**The task**
Wherever "ปลาท" appears in a line of the listing, that line should be returned.

⟨

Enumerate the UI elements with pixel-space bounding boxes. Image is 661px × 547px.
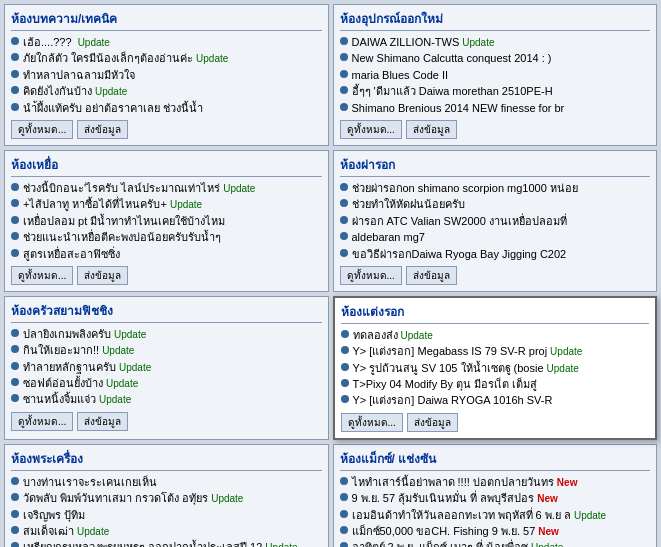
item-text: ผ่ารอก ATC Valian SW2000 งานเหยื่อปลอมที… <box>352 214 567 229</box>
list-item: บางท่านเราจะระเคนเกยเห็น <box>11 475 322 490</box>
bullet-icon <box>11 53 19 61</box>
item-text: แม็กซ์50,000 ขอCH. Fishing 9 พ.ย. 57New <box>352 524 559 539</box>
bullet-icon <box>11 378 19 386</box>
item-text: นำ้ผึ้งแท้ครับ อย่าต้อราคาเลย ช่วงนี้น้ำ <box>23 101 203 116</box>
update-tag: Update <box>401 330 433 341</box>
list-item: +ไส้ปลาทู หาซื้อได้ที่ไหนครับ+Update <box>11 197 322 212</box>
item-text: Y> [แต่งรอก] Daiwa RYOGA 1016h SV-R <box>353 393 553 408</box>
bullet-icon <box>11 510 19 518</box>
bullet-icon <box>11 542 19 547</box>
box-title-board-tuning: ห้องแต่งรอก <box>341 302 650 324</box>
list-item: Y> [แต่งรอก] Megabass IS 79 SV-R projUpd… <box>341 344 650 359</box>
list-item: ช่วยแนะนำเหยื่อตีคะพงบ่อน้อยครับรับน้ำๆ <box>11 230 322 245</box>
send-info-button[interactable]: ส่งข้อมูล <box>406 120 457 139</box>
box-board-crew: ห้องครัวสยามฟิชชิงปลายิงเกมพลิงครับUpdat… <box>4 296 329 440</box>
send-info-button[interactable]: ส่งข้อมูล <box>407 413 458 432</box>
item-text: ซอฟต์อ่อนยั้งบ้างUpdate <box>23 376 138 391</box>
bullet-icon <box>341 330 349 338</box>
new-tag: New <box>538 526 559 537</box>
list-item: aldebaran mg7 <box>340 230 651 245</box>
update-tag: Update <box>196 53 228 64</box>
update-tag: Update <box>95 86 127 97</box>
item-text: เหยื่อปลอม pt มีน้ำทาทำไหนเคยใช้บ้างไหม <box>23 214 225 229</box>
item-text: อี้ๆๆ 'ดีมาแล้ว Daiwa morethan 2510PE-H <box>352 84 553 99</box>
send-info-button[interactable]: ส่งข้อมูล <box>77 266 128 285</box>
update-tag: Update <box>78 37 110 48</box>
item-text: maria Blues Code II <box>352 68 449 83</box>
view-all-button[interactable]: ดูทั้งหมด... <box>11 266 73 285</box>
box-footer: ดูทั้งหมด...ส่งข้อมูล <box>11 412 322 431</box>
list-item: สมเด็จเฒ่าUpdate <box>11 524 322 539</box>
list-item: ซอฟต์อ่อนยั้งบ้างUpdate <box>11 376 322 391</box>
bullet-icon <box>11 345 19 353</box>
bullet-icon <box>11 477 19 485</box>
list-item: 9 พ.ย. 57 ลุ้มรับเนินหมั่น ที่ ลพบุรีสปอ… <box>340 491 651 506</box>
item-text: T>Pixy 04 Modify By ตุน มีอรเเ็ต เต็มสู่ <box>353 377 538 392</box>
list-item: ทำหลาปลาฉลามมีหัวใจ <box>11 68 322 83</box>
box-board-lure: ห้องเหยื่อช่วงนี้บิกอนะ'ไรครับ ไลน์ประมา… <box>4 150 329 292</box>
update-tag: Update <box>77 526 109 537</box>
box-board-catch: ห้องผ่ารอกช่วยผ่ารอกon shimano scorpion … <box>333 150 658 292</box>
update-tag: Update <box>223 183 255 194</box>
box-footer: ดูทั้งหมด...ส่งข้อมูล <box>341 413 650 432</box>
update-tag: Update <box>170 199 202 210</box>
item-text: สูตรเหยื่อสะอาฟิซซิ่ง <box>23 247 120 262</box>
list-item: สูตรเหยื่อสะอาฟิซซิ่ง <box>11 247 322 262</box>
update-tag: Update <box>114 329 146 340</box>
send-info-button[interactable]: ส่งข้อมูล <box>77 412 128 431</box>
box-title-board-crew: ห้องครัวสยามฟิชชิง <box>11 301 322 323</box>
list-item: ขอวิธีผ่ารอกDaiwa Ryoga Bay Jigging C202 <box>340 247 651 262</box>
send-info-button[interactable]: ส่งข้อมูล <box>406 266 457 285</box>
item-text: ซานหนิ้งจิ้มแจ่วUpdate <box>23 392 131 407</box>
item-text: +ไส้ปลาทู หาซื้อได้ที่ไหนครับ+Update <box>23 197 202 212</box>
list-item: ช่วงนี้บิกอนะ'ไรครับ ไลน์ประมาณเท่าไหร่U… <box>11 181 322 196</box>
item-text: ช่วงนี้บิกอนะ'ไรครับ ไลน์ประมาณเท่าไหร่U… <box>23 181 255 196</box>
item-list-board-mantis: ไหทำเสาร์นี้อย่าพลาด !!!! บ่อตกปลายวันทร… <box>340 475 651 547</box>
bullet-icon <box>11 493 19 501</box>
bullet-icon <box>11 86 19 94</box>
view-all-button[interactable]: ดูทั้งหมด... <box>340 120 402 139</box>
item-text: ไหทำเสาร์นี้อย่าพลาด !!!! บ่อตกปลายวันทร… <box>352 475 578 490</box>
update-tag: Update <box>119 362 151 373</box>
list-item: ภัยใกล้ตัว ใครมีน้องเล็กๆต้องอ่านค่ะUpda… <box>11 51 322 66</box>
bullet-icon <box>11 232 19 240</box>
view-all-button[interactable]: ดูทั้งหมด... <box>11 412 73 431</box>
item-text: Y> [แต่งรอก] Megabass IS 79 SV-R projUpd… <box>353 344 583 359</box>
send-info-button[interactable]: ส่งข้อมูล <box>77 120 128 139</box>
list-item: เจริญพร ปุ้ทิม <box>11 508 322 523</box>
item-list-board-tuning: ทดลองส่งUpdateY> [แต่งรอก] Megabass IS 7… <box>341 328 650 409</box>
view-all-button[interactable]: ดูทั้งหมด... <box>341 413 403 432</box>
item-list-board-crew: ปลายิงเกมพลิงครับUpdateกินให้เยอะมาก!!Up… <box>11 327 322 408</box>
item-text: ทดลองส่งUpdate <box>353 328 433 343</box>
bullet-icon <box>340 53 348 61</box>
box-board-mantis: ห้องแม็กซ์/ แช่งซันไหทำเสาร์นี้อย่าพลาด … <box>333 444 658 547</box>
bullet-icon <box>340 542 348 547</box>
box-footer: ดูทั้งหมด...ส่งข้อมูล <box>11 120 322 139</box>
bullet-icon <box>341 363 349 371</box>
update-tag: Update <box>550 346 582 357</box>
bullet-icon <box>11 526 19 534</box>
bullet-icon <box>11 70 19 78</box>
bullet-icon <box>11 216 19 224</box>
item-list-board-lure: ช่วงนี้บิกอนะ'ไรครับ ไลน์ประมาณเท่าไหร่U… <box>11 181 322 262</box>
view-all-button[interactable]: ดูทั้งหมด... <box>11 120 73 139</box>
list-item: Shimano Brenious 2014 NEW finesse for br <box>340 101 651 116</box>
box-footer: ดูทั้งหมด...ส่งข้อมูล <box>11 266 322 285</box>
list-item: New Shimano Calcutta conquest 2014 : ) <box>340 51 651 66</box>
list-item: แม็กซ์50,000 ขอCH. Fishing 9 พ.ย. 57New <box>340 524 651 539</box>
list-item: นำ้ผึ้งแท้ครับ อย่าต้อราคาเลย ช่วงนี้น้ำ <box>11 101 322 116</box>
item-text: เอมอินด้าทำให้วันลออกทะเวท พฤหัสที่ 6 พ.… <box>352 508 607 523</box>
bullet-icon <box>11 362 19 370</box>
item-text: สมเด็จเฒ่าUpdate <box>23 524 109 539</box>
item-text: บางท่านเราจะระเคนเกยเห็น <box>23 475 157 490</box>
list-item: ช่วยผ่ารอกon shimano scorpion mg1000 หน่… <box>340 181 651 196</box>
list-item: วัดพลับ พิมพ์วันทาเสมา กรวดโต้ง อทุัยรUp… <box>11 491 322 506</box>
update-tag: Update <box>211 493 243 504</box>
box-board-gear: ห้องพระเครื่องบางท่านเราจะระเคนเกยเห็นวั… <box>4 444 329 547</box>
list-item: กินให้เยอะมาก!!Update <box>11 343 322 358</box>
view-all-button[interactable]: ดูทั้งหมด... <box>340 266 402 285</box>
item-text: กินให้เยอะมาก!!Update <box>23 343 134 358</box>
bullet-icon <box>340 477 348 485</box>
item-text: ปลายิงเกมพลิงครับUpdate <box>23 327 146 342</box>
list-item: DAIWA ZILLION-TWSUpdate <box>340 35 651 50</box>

⟩

**Task response**
list-item: +ไส้ปลาทู หาซื้อได้ที่ไหนครับ+Update <box>11 197 322 212</box>
item-text: +ไส้ปลาทู หาซื้อได้ที่ไหนครับ+Update <box>23 197 202 212</box>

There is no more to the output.